A subcommittee of regents in 2009 reviewed UMBI's history and structure. It also solicited the views of individuals and groups, including UMBI administrators, faculty, staff, and graduate students; members of the UMBI Board of Visitors; external scientists and administrators from higher education and government; and representatives from business and economic development organizations.
As a result of its comprehensive review, the committee found that "the organization of UMBI as a geographically dispersed, free-standing entity has created intractable problems." These included the lack of scale of UMBI programs, isolation among UMBI's research centers, lack of a critical mass of graduate and undergraduate students involved in UMBI research, and administrative inefficiencies.
The board directed the USM office to complete the restructuring by June 30, 2010, the end of the 2010 fiscal year. The regents charged USM Chancellor William "Brit" Kirwan to work with the UMBI center directors and the appropriate institutional presidents on memoranda of understanding (MOUs) outlining details of the future operations and collaborations. The chancellor presented the MOUs to the board as they were negotiated during the fiscal year. The first approval occurred in October 2009 and all MOUs were approved by February 2010.

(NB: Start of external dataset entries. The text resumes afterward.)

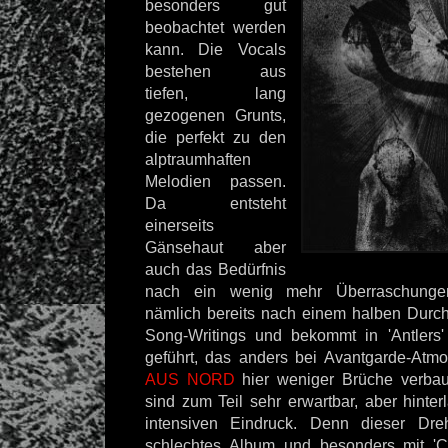
besonders gut
beobachtet werden
kann. Die Vocals
bestehen aus
tiefen, lang
gezogenen Grunts,
die perfekt zu den
alptraumhaften
Melodien passen.
Da entsteht
einerseits
Gänsehaut aber
auch das Bedürfnis
nach ein wenig mehr Überraschunge
nämlich bereits nach einem halben Durc
Song-Writings und bekommt in 'Antlers'
geführt, das anders bei Avantgarde-Atm
AUS NORD
hier weniger Brüche verba
sind zum Teil sehr erwartbar, aber hinte
intensiven Eindruck. Denn dieser Drehe
schlechtes Album und besonders mit 'Cri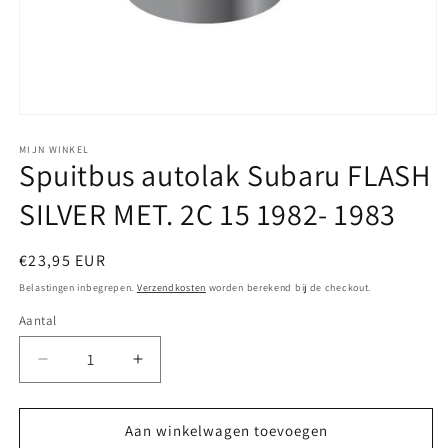
Media
1
openen
MIJN WINKEL
Spuitbus autolak Subaru FLASH
in
modaal
SILVER MET. 2C 15 1982- 1983
Normale
€23,95 EUR
prijs
Belastingen inbegrepen.
Verzendkosten
worden berekend bij de checkout.
Aantal
Aantal
Aantal
verlagen
verhogen
voor
voor
Spuitbus
Spuitbus
Aan winkelwagen toevoegen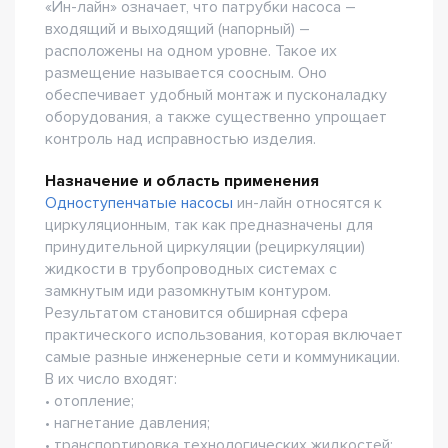
«Ин-лайн» означает, что патрубки насоса –
входящий и выходящий (напорный) –
расположены на одном уровне. Такое их
размещение называется соосным. Оно
обеспечивает удобный монтаж и пусконаладку
оборудования, а также существенно упрощает
контроль над исправностью изделия.
Назначение и область применения
Одноступенчатые насосы
ин-лайн относятся к
циркуляционным, так как предназначены для
принудительной циркуляции (рециркуляции)
жидкости в трубопроводных системах с
замкнутым иди разомкнутым контуром.
Результатом становится обширная сфера
практического использования, которая включает
самые разные инженерные сети и коммуникации.
В их число входят:
• отопление;
• нагнетание давления;
• транспортировка технологических жидкостей;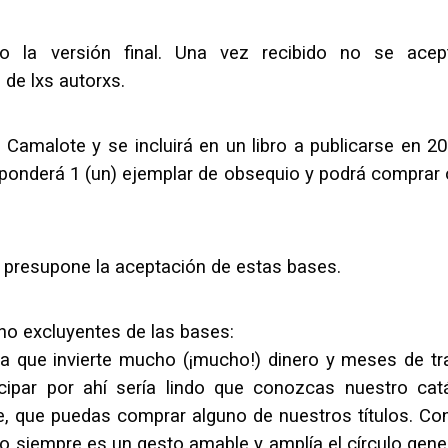
 la versión final. Una vez recibido no se acep
de lxs autorxs.
 Camalote y se incluirá en un libro a publicarse en 20
sponderá 1 (un) ejemplar de obsequio y podrá comprar 
to presupone la aceptación de estas bases.
no excluyentes de las bases:
a que invierte mucho (¡mucho!) dinero y meses de tr
icipar por ahí sería lindo que conozcas nuestro cat
nce, que puedas comprar alguno de nuestros títulos. Co
exto siempre es un gesto amable y amplía el círculo gen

"The launch of these realigned centers provides a tremendous opportunity for the University System of Maryland to increase the volume and impact of its basic and applied research in the biosciences," Kirwan said. "This restructuring has the potential to double the research productivity of UMBI's current assets within five years. Once these assets are joined with activities system-wide, USM will play an even greater role in positioning the State of Maryland as a national and international leader in the biosciences."